**WORK INSTRUCTION:**
Repeat exactly each line of the material, starting from the line that contains "законодателей в этой" and finishing with the final line.
MATERIAL FOR THE TASK section start
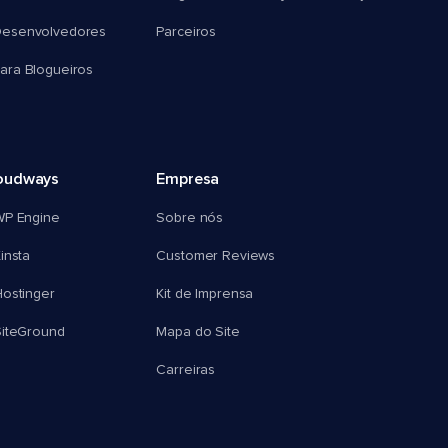
esenvolvedores
Parceiros
ra Blogueiros
oudways
Empresa
WP Engine
Sobre nós
insta
Customer Reviews
ostinger
Kit de Imprensa
SiteGround
Mapa do Site
Carreiras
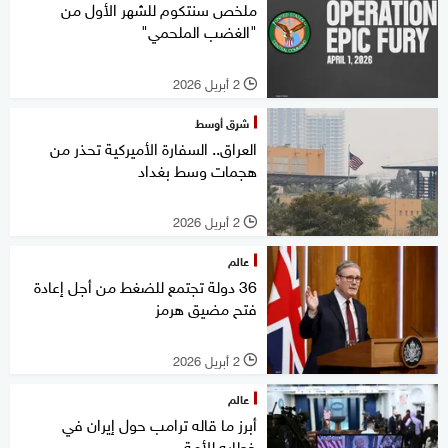
ملخص سنتكوم للشهر الأول من
"الغضب الملحمي"
2 أبريل 2026
l
شرق أوسط
العراق.. السفارة الأميركية تحذر من
هجمات وسط بغداد
2 أبريل 2026
l
عالم
36 دولة تجتمع للضغط من أجل إعادة
فتح مضيق هرمز
2 أبريل 2026
l
عالم
أبرز ما قاله ترامب حول إيران في
خطابه للأمة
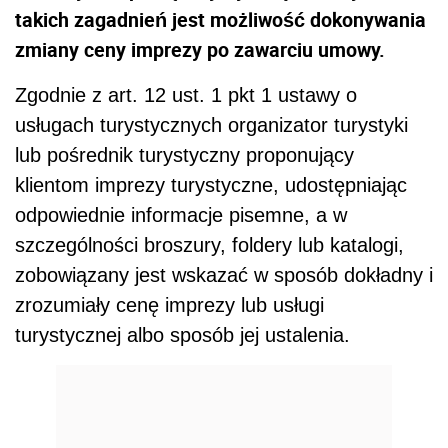
takich zagadnień jest możliwość dokonywania
zmiany ceny imprezy po zawarciu umowy.
Zgodnie z art. 12 ust. 1 pkt 1 ustawy o
usługach turystycznych organizator turystyki
lub pośrednik turystyczny proponujący
klientom imprezy turystyczne, udostępniając
odpowiednie informacje pisemne, a w
szczególności broszury, foldery lub katalogi,
zobowiązany jest wskazać w sposób dokładny i
zrozumiały cenę imprezy lub usługi
turystycznej albo sposób jej ustalenia.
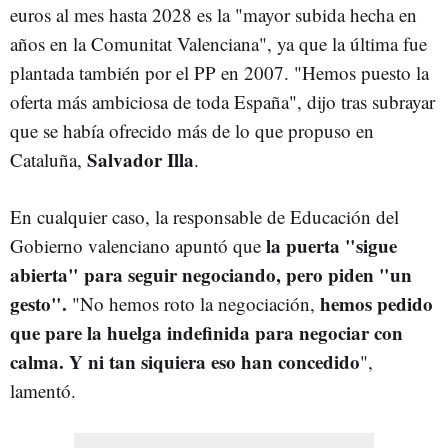
euros al mes hasta 2028 es la "mayor subida hecha en
años en la Comunitat Valenciana", ya que la última fue
plantada también por el PP en 2007. "Hemos puesto la
oferta más ambiciosa de toda España", dijo tras subrayar
que se había ofrecido más de lo que propuso en
Salvador Illa
Cataluña,
.
En cualquier caso, la responsable de Educación del
la puerta "sigue
Gobierno valenciano apuntó que
abierta" para seguir negociando, pero piden "un
gesto".
hemos pedido
"No hemos roto la negociación,
que pare la huelga indefinida para negociar con
calma. Y ni tan siquiera eso han concedido
",
lamentó.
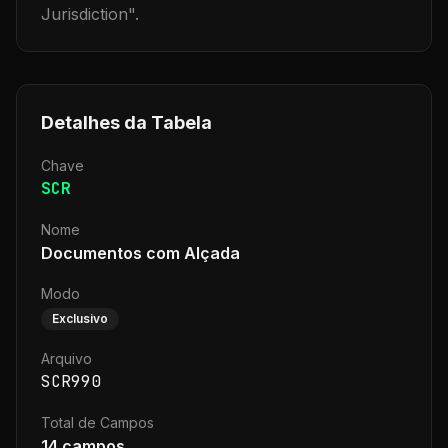
Jurisdiction
".
Detalhes da Tabela
Chave
SCR
Nome
Documentos com Alçada
Modo
Exclusivo
Arquivo
SCR990
Total de Campos
14
campos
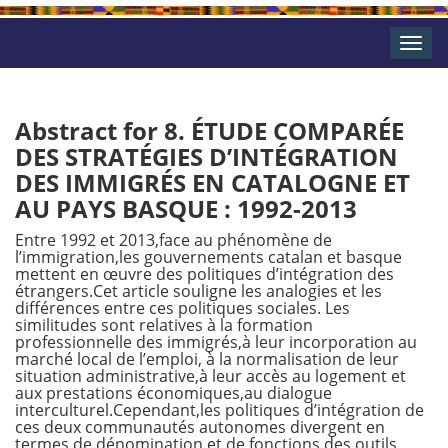
Toggle
naviga
Abstract for 8. ÉTUDE COMPARÉE
DES STRATÉGIES D’INTÉGRATION
DES IMMIGRÉS EN CATALOGNE ET
AU PAYS BASQUE : 1992-2013
Entre 1992 et 2013,face au phénomène de
l’immigration,les gouvernements catalan et basque
mettent en œuvre des politiques d’intégration des
étrangers.Cet article souligne les analogies et les
différences entre ces politiques sociales. Les
similitudes sont relatives à la formation
professionnelle des immigrés,à leur incorporation au
marché local de l’emploi, à la normalisation de leur
situation administrative,à leur accès au logement et
aux prestations économiques,au dialogue
interculturel.Cependant,les politiques d’intégration de
ces deux communautés autonomes divergent en
termes de dénomination et de fonctions des outils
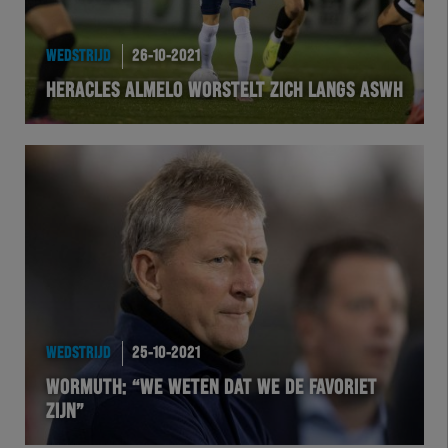
WEDSTRIJD
26-10-2021
HERACLES ALMELO WORSTELT ZICH LANGS ASWH
WEDSTRIJD
25-10-2021
WORMUTH: “WE WETEN DAT WE DE FAVORIET
ZIJN”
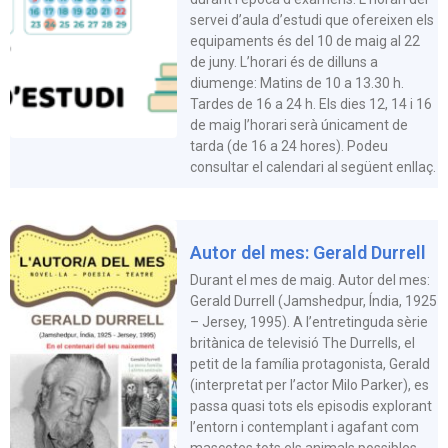
servei d’aula d’estudi que ofereixen els
equipaments és del 10 de maig al 22
de juny. L’horari és de dilluns a
diumenge: Matins de 10 a 13.30 h.
Tardes de 16 a 24 h. Els dies 12, 14 i 16
de maig l’horari serà únicament de
tarda (de 16 a 24 hores). Podeu
consultar el calendari al següent enllaç.
Autor del mes: Gerald Durrell
Durant el mes de maig. Autor del mes:
Gerald Durrell (Jamshedpur, Índia, 1925
– Jersey, 1995). A l’entretinguda sèrie
britànica de televisió The Durrells, el
petit de la família protagonista, Gerald
(interpretat per l’actor Milo Parker), es
passa quasi tots els episodis explorant
l’entorn i contemplant i agafant com
mascotes tots els animals possibles.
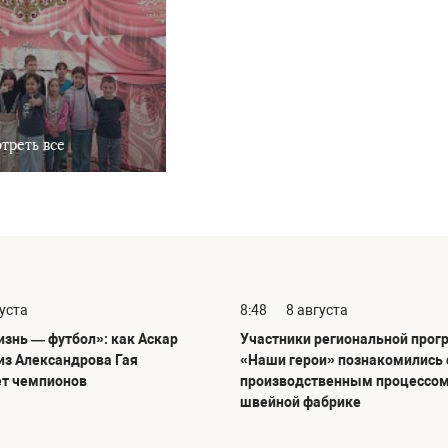
треть все
густа
8:48
8 августа
изнь — футбол»: как Аскар
Участники региональной про
из Александрова Гая
«Наши герои» познакомились 
т чемпионов
производственным процессом
швейной фабрике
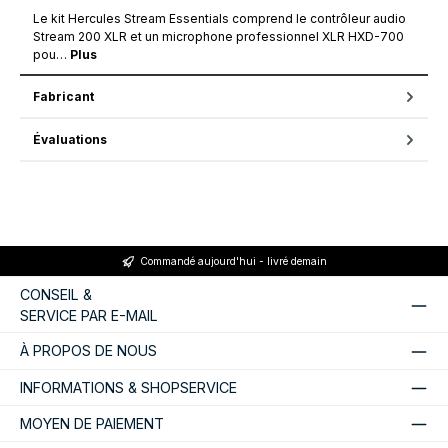
Le kit Hercules Stream Essentials comprend le contrôleur audio
Stream 200 XLR et un microphone professionnel XLR HXD-700
pou…
Plus
Fabricant
Évaluations
Commandé aujourd'hui - livré demain
CONSEIL &
SERVICE PAR E-MAIL
À PROPOS DE NOUS
INFORMATIONS & SHOPSERVICE
MOYEN DE PAIEMENT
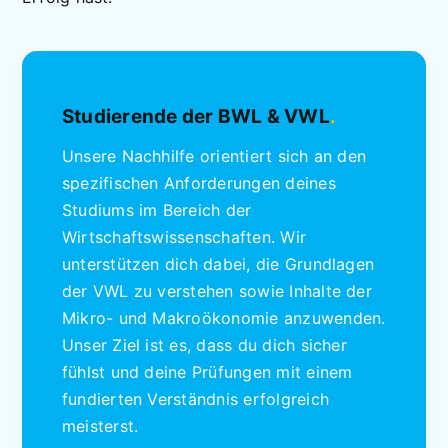
Studierende der BWL & VWL
.
Unsere Nachhilfe orientiert sich an den
spezifischen Anforderungen deines
Studiums im Bereich der
Wirtschaftswissenschaften. Wir
unterstützen dich dabei, die Grundlagen
der VWL zu verstehen sowie Inhalte der
Mikro- und Makroökonomie anzuwenden.
Unser Ziel ist es, dass du dich sicher
fühlst und deine Prüfungen mit einem
fundierten Verständnis erfolgreich
meisterst.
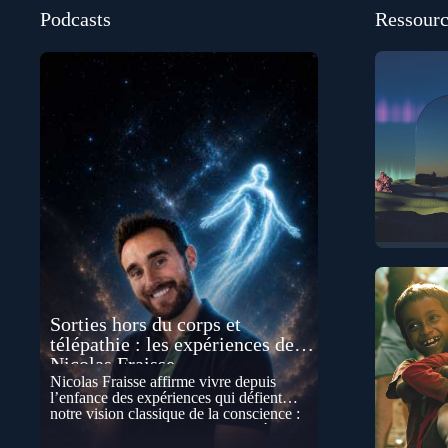
Podcasts
Ressourc
Sorties hors du corps et
télépathie : les expériences de
Nicolas Fraisse
Nicolas Fraisse affirme vivre depuis
l’enfance des expériences qui défient
notre vision classique de la conscience :
sorties hors du corps, perceptions à
distance, télépathie spontanée…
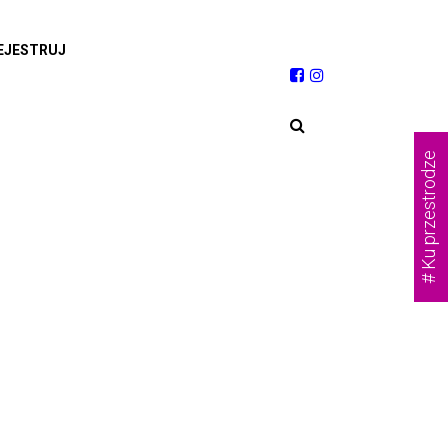
EJESTRUJ
# Ku przestrodze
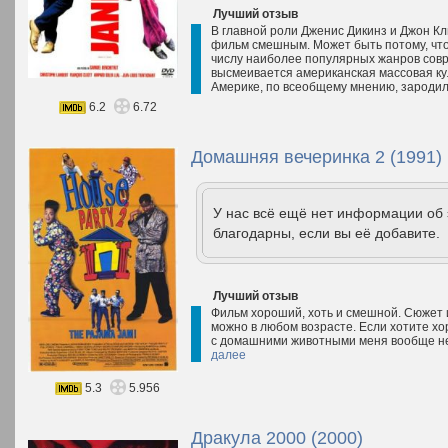
Лучший отзыв
В главной роли Дженис Дикинз и Джон Кл
фильм смешным. Может быть потому, что э
числу наиболее популярных жанров совр
высмеивается американская массовая кул
Америке, по всеобщему мнению, зародили
6.2
6.72
Домашняя вечеринка 2 (1991)
У нас всё ещё нет информации об
благодарны, если вы её добавите.
Лучший отзыв
Фильм хороший, хоть и смешной. Сюжет 
можно в любом возрасте. Если хотите х
с домашними животными меня вообще не
далее
5.3
5.956
Дракула 2000 (2000)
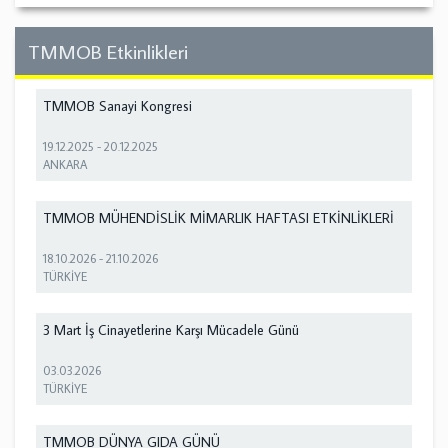
TMMOB Etkinlikleri
TMMOB Sanayi Kongresi
19.12.2025
-
20.12.2025
ANKARA
TMMOB MÜHENDİSLİK MİMARLIK HAFTASI ETKİNLİKLERİ
18.10.2026
-
21.10.2026
TÜRKİYE
3 Mart İş Cinayetlerine Karşı Mücadele Günü
03.03.2026
TÜRKİYE
TMMOB DÜNYA GIDA GÜNÜ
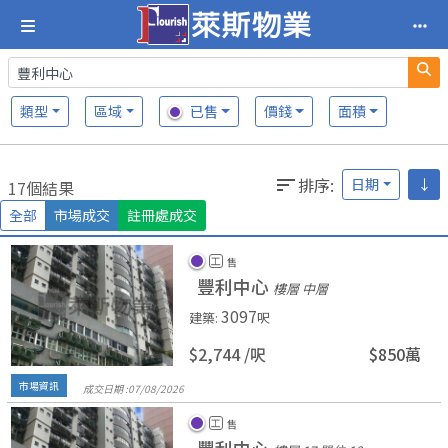
類型
區域
已售
價錢
面積
排序
:
日期
↓
17個結果
全部
市場成交
註冊處成交
工
售
豐利中心
樓層 中層
3097
建築
:
呎
$2,744 /
呎
$850萬
市場資訊
成交日期 :
07/
08/
2026
工
售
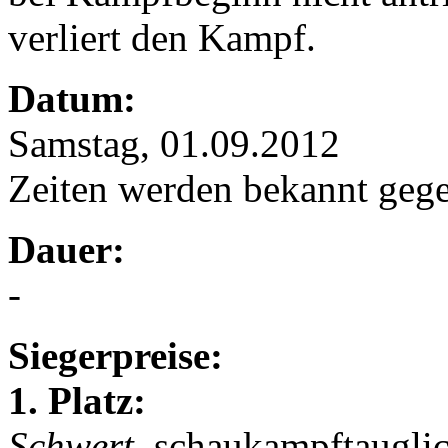
verliert den Kampf.
Datum:
Samstag, 01.09.2012
Zeiten werden bekannt geg
Dauer:
-
Siegerpreise:
1. Platz:
Schwert
, schaukampftaugli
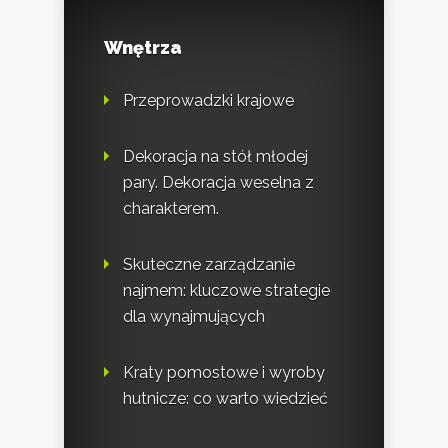
Wnętrza
Przeprowadzki krajowe
Dekoracja na stół młodej
pary. Dekoracja weselna z
charakterem.
Skuteczne zarządzanie
najmem: kluczowe strategie
dla wynajmujących
Kraty pomostowe i wyroby
hutnicze: co warto wiedzieć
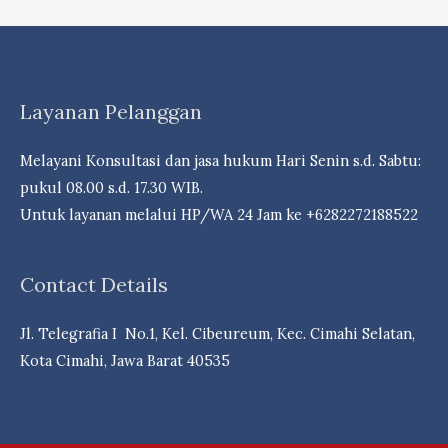
Alasan
Dan
Dasar
Hukum
Layanan Pelanggan
Penghentian
Penyidikan
Melayani Konsultasi dan jasa hukum Hari Senin s.d. Sabtu:
–
pukul 08.00 s.d. 17.30 WIB.
Law
Untuk layanan melalui HP/WA 24 Jam ke +6282272188522
Firm
Dr.
iur
Contact Details
Liona
N.
Jl. Telegrafia I No.1, Kel. Cibeureum, Kec. Cimahi Selatan,
Supriatna.,
Kota Cimahi, Jawa Barat 40535
S.H.,
M.Hum.
–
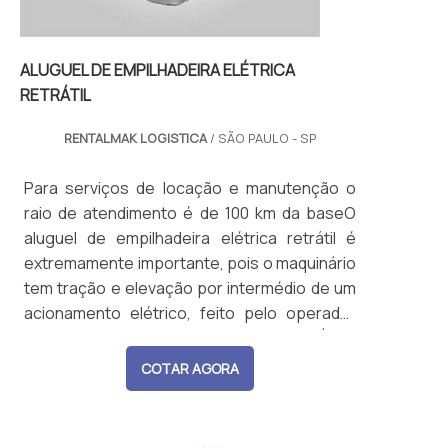
ALUGUEL DE EMPILHADEIRA ELÉTRICA
RETRÁTIL
RENTALMAK LOGISTICA
/ SÃO PAULO - SP
Para serviços de locação e manutenção o
raio de atendimento é de 100 km da baseO
aluguel de empilhadeira elétrica retrátil é
extremamente importante, pois o maquinário
tem tração e elevação por intermédio de um
acionamento elétrico, feito pelo operador
que está no equipamento. O SERVIÇO É UM
ÓTIMO INVESTIMENTOO objetivo da locação
COTAR AGORA
desse tipo de máquina é assegurar que as
empresas que precisam dela, seja para uso
contínuo ou pontual, ten...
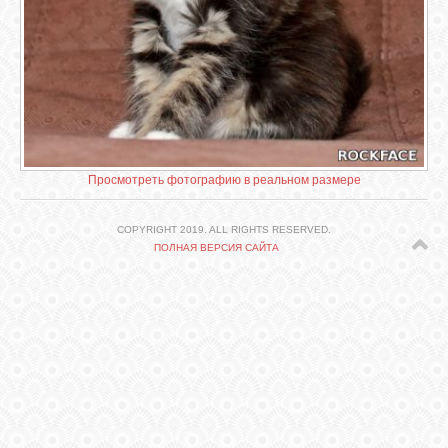
СВЯЗЬ
ВХОД
VK
Просмотреть фотографию в реальном размере
FACEBOOK
COPYRIGHT 2019. ALL RIGHTS RESERVED.
ПОЛНАЯ ВЕРСИЯ САЙТА
TWITTER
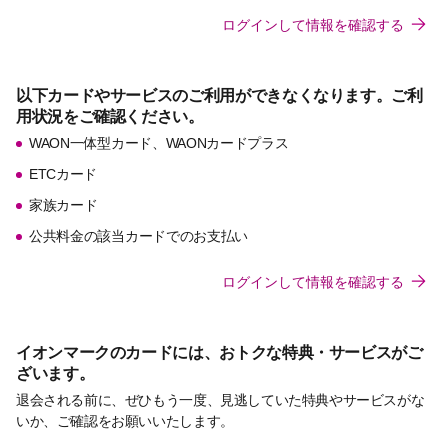
ログインして情報を確認する
以下カードやサービスのご利用ができなくなります。ご利
用状況をご確認ください。
WAON一体型カード、WAONカードプラス
ETCカード
家族カード
公共料金の該当カードでのお支払い
ログインして情報を確認する
イオンマークのカードには、おトクな特典・サービスがご
ざいます。
退会される前に、ぜひもう一度、見逃していた特典やサービスがな
いか、ご確認をお願いいたします。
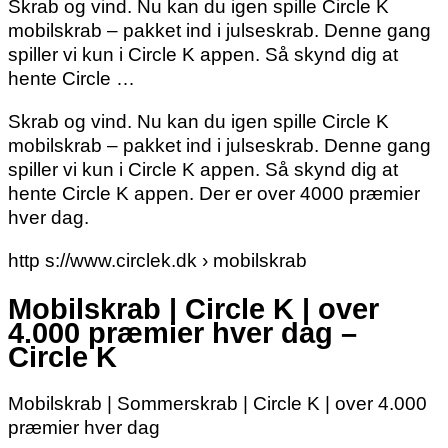
Skrab og vind. Nu kan du igen spille Circle K
mobilskrab – pakket ind i julseskrab. Denne gang
spiller vi kun i Circle K appen. Så skynd dig at
hente Circle …
Skrab og vind. Nu kan du igen spille Circle K
mobilskrab – pakket ind i julseskrab. Denne gang
spiller vi kun i Circle K appen. Så skynd dig at
hente Circle K appen. Der er over 4000 præmier
hver dag.
http s://www.circlek.dk › mobilskrab
Mobilskrab | Circle K | over
4.000 præmier hver dag –
Circle K
Mobilskrab | Sommerskrab | Circle K | over 4.000
præmier hver dag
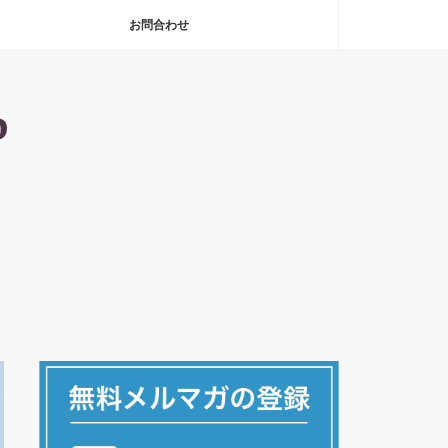
お問合わせ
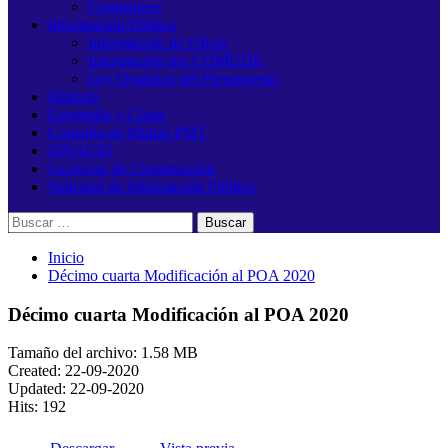
Comisiones
Información Pública
Información de Oficio
Información del COMUDE
Ley Orgánica del Presupuesto
Historia
Geografía y Clima
Consulta de Multas PMT
SINACIG
Licencias de Construcción
Solicitud de Información Pública
Buscar:
Inicio
Décimo cuarta Modificación al POA 2020
Décimo cuarta Modificación al POA 2020
Tamaño del archivo: 1.58 MB
Created: 22-09-2020
Updated: 22-09-2020
Hits: 192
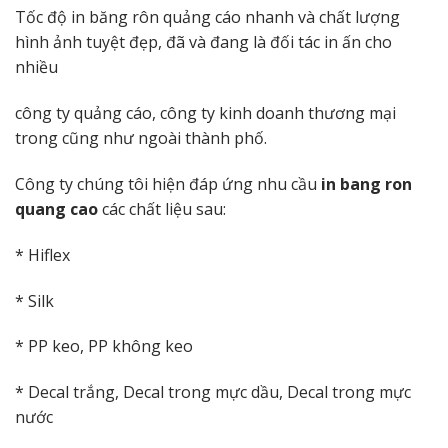
Tốc độ in băng rôn quảng cáo nhanh và chất lượng
hình ảnh tuyệt đẹp, đã và đang là đối tác in ấn cho
nhiều
công ty quảng cáo, công ty kinh doanh thương mại
trong cũng như ngoài thành phố.
Công ty chúng tôi hiện đáp ứng nhu cầu
in bang ron
quang cao
các chất liệu sau:
* Hiflex
* Silk
* PP keo, PP không keo
* Decal trắng, Decal trong mực dầu, Decal trong mực
nước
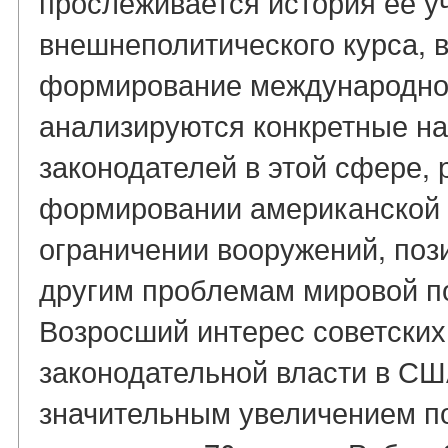
прослеживается история ее у
внешнеполитического курса, 
формирование международной
анализируются конкретные на
законодателей в этой сфере, 
формировании американской 
ограничении вооружений, поз
другим проблемам мировой поли
Возросший интерес советских
законодательной власти в С
значительным увеличением п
MATERIAL FOR THE TASK section end
**RESPONSE:**
законодателей в этой сфере, 
формировании американской 
ограничении вооружений, поз
другим проблемам мировой поли
Возросший интерес советских
законодательной власти в С
значительным увеличением п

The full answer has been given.